*The problem*. Find the line below with "μικρό σπίτι. Μπορώ να δω την ομορφιά στο" and the line with "Ringo 62217 BEAURAINS". Output them and the lines between, exactly, but not the pictures.

(Page-level text extractions)

★ ★ ★ ★ ★

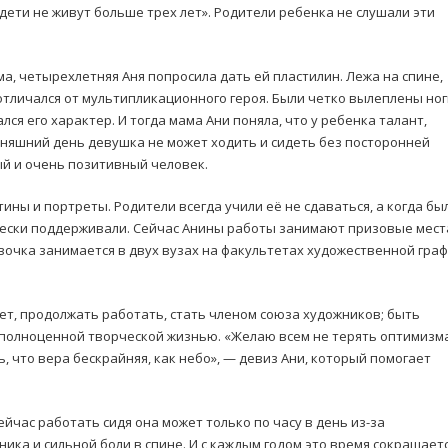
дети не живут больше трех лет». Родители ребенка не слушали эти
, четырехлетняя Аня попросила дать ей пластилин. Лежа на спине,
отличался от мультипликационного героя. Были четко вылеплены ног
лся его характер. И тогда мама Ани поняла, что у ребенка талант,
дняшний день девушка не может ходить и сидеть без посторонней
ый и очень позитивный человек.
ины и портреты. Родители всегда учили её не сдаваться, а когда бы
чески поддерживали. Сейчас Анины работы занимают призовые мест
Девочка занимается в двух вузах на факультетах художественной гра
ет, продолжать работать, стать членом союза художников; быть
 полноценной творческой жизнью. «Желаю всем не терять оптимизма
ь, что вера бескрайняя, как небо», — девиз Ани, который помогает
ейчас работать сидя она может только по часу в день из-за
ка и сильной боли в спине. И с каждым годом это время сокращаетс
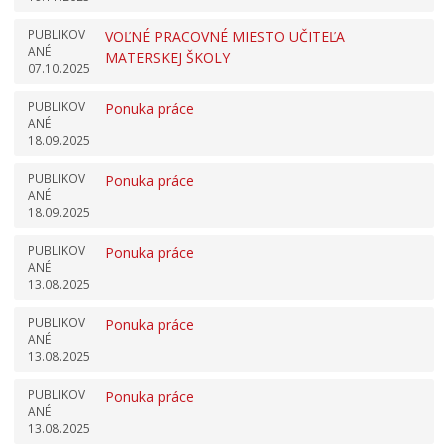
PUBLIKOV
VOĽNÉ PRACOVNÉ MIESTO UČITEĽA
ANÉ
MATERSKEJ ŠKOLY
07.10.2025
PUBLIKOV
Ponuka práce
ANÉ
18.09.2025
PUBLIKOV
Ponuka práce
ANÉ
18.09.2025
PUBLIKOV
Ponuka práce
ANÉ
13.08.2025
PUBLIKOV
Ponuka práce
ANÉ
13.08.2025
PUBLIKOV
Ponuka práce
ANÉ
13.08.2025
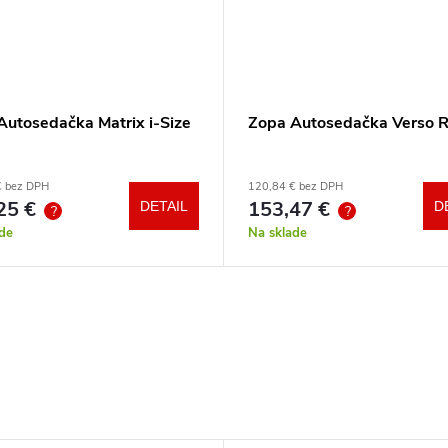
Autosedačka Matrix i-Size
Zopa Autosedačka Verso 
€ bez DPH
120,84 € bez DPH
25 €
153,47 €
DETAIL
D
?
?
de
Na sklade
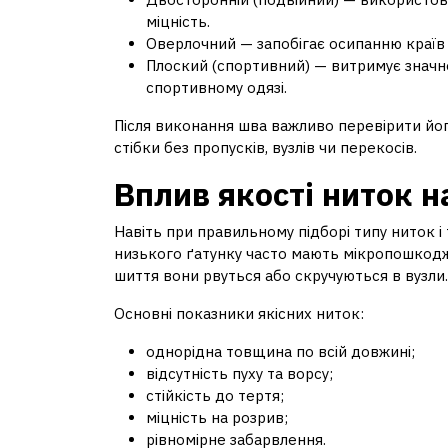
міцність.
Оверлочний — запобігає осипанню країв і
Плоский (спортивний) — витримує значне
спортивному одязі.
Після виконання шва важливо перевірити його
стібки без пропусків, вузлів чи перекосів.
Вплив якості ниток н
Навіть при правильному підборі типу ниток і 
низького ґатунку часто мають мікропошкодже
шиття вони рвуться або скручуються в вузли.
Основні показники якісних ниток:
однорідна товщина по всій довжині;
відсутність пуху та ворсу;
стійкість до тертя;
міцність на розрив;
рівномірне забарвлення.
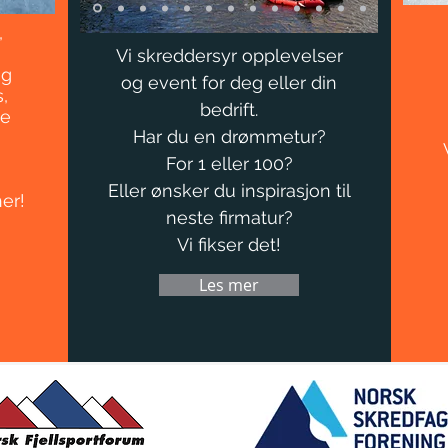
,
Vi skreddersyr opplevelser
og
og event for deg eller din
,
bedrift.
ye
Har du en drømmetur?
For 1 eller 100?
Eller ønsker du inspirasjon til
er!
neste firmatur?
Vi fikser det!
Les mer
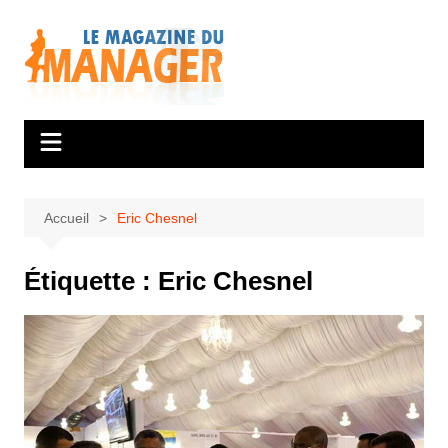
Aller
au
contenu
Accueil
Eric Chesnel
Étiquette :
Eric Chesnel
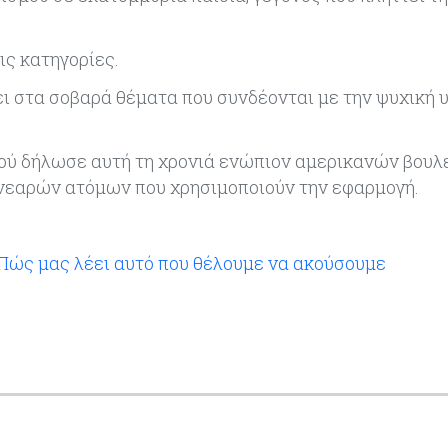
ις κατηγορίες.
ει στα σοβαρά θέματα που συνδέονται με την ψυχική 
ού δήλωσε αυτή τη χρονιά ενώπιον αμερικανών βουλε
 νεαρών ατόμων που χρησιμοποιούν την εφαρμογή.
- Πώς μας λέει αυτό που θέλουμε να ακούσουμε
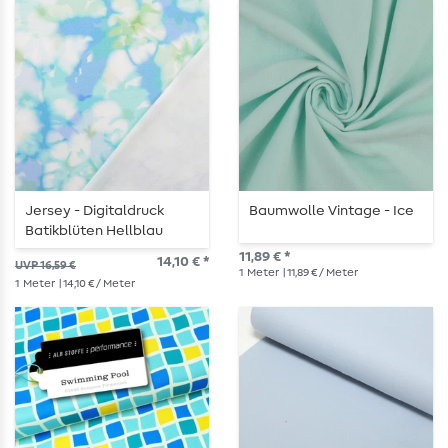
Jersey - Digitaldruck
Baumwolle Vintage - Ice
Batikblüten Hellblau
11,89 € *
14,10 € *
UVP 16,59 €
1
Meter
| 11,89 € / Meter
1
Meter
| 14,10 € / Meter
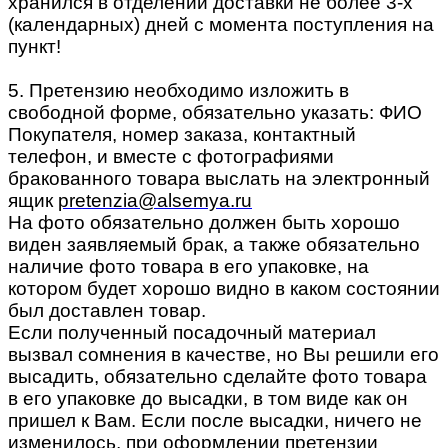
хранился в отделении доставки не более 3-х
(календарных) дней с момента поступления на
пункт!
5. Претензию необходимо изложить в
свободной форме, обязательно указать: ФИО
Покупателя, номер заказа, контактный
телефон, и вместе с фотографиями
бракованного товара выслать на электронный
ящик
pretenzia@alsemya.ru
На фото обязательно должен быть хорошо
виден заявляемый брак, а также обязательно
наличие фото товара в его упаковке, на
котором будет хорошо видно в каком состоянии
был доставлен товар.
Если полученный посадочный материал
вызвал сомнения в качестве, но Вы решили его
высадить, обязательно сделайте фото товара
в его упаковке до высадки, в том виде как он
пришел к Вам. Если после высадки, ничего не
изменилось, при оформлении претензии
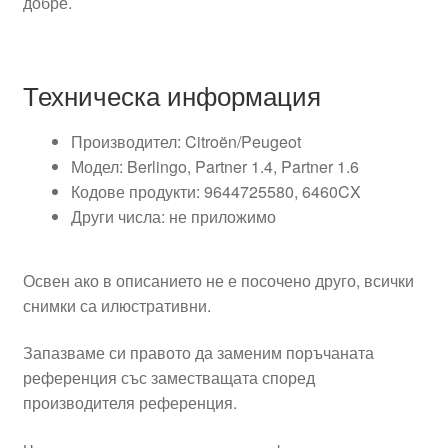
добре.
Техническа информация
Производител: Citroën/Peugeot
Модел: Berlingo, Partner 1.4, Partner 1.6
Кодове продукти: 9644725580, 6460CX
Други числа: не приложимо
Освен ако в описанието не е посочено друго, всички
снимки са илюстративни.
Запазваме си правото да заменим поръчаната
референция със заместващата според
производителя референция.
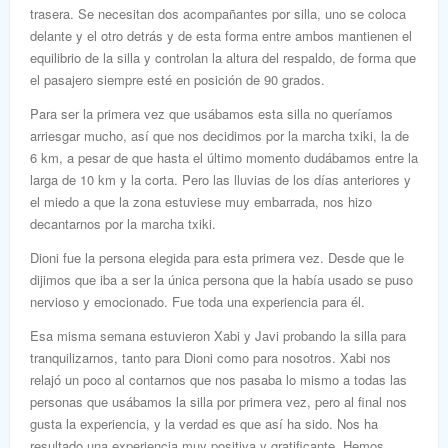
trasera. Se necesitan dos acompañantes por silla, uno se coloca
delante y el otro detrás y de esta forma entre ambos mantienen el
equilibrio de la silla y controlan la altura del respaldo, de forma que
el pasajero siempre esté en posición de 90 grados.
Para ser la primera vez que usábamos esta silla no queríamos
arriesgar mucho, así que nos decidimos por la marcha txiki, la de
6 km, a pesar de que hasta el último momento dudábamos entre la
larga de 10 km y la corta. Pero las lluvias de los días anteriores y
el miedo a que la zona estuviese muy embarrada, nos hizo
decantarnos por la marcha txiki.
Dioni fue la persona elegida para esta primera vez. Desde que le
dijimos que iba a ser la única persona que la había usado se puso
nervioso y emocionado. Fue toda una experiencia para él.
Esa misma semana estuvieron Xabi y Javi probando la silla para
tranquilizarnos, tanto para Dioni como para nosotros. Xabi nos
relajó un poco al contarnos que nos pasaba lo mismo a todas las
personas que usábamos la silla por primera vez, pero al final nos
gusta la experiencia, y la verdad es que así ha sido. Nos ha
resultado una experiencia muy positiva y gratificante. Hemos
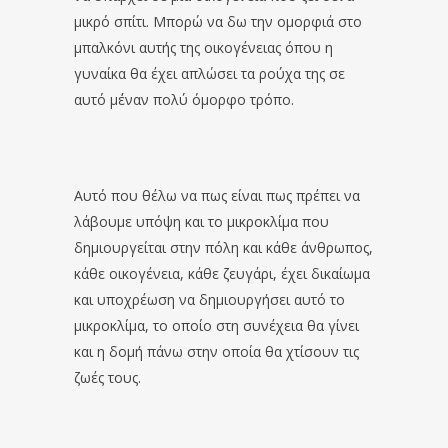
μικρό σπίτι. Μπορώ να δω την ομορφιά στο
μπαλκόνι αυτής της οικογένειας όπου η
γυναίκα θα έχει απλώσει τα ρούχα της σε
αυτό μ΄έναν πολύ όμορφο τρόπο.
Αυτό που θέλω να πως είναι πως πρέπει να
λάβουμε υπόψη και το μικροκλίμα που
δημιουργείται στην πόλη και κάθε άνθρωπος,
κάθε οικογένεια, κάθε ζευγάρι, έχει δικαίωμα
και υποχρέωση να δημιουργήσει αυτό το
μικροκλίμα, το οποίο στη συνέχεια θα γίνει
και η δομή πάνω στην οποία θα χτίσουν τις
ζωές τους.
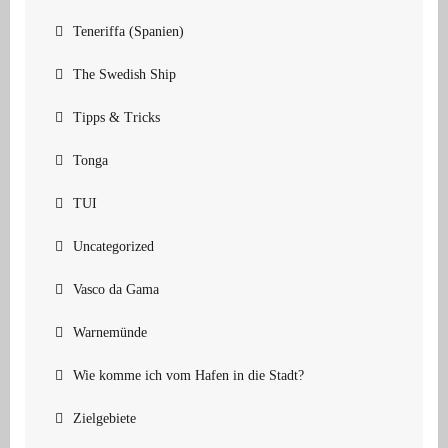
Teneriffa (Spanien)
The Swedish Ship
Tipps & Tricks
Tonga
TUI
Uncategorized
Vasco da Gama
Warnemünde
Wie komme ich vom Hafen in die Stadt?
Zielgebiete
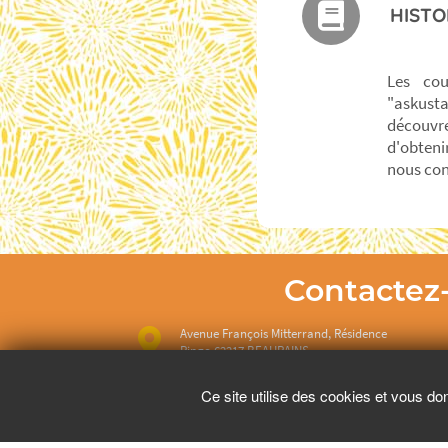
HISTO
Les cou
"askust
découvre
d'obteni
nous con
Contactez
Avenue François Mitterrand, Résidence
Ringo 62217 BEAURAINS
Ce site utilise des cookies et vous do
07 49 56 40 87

★ ★ ★ ★ ★

*The answer*.
μικρό σπίτι. Μπορώ να δω την ομορφιά στο
μπαλκόνι αυτής της οικογένειας όπου η
γυναίκα θα έχει απλώσει τα ρούχα της σε
αυτό μ΄έναν πολύ όμορφο τρόπο.
Αυτό που θέλω να πως είναι πως πρέπει να
λάβουμε υπόψη και το μικροκλίμα που
δημιουργείται στην πόλη και κάθε άνθρωπος,
κάθε οικογένεια, κάθε ζευγάρι, έχει δικαίωμα
και υποχρέωση να δημιουργήσει αυτό το
μικροκλίμα, το οποίο στη συνέχεια θα γίνει
και η δομή πάνω στην οποία θα χτίσουν τις
ζωές τους.
Teneriffa (Spanien)
The Swedish Ship
Tipps & Tricks
Tonga
TUI
Uncategorized
Vasco da Gama
Warnemünde
Wie komme ich vom Hafen in die Stadt?
Zielgebiete
HISTO
Les cou
"askust
découvre
d'obteni
nous con
Contactez
Avenue François Mitterrand, Résidence
Ringo 62217 BEAURAINS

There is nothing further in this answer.